### What is required
Below are the records; tally the lines that include "hãng" and report only the total.

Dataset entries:
════
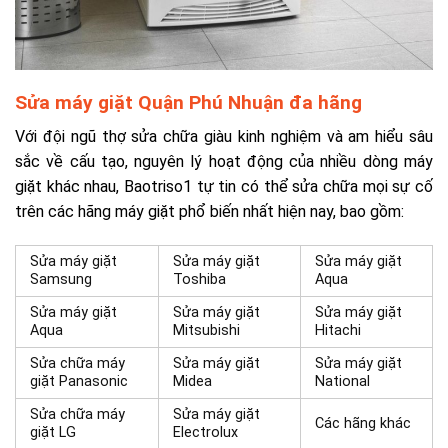
Sửa máy giặt Quận Phú Nhuận đa hãng
Với đội ngũ thợ sửa chữa giàu kinh nghiệm và am hiểu sâu
sắc về cấu tạo, nguyên lý hoạt động của nhiều dòng máy
giặt khác nhau, Baotriso1 tự tin có thể sửa chữa mọi sự cố
trên các hãng máy giặt phổ biến nhất hiện nay, bao gồm:
Sửa máy giặt
Sửa máy giặt
Sửa máy giặt
Samsung
Toshiba
Aqua
Sửa máy giặt
Sửa máy giặt
Sửa máy giặt
Aqua
Mitsubishi
Hitachi
Sửa chữa máy
Sửa máy giặt
Sửa máy giặt
giặt Panasonic
Midea
National
Sửa chữa máy
Sửa máy giặt
Các hãng khác
giặt LG
Electrolux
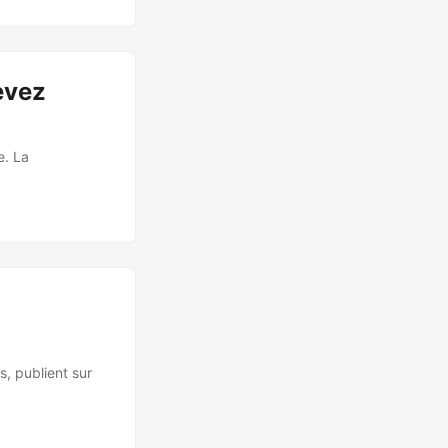
evez
e. La
, publient sur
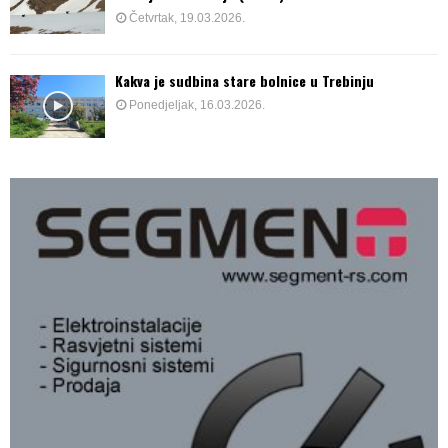
Četvrtak, 19.03.2026.
Kakva je sudbina stare bolnice u Trebinju
Ponedjeljak, 16.03.2026.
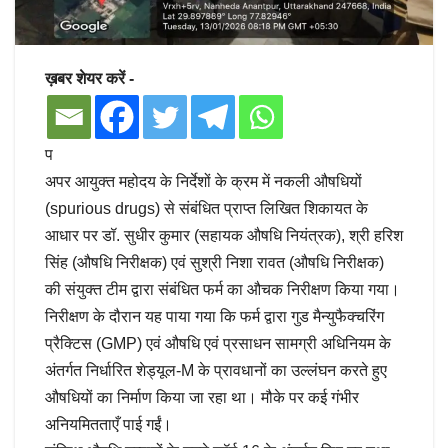
ख़बर शेयर करें -
प
अपर आयुक्त महोदय के निर्देशों के क्रम में नकली औषधियों
(spurious drugs) से संबंधित प्राप्त लिखित शिकायत के
आधार पर डॉ. सुधीर कुमार (सहायक औषधि नियंत्रक), श्री हरिश
सिंह (औषधि निरीक्षक) एवं सुश्री निशा रावत (औषधि निरीक्षक)
की संयुक्त टीम द्वारा संबंधित फर्म का औचक निरीक्षण किया गया।
निरीक्षण के दौरान यह पाया गया कि फर्म द्वारा गुड मैन्युफैक्चरिंग
प्रैक्टिस (GMP) एवं औषधि एवं प्रसाधन सामग्री अधिनियम के
अंतर्गत निर्धारित शेड्यूल-M के प्रावधानों का उल्लंघन करते हुए
औषधियों का निर्माण किया जा रहा था। मौके पर कई गंभीर
अनियमितताएँ पाई गईं।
════
### Answer space
3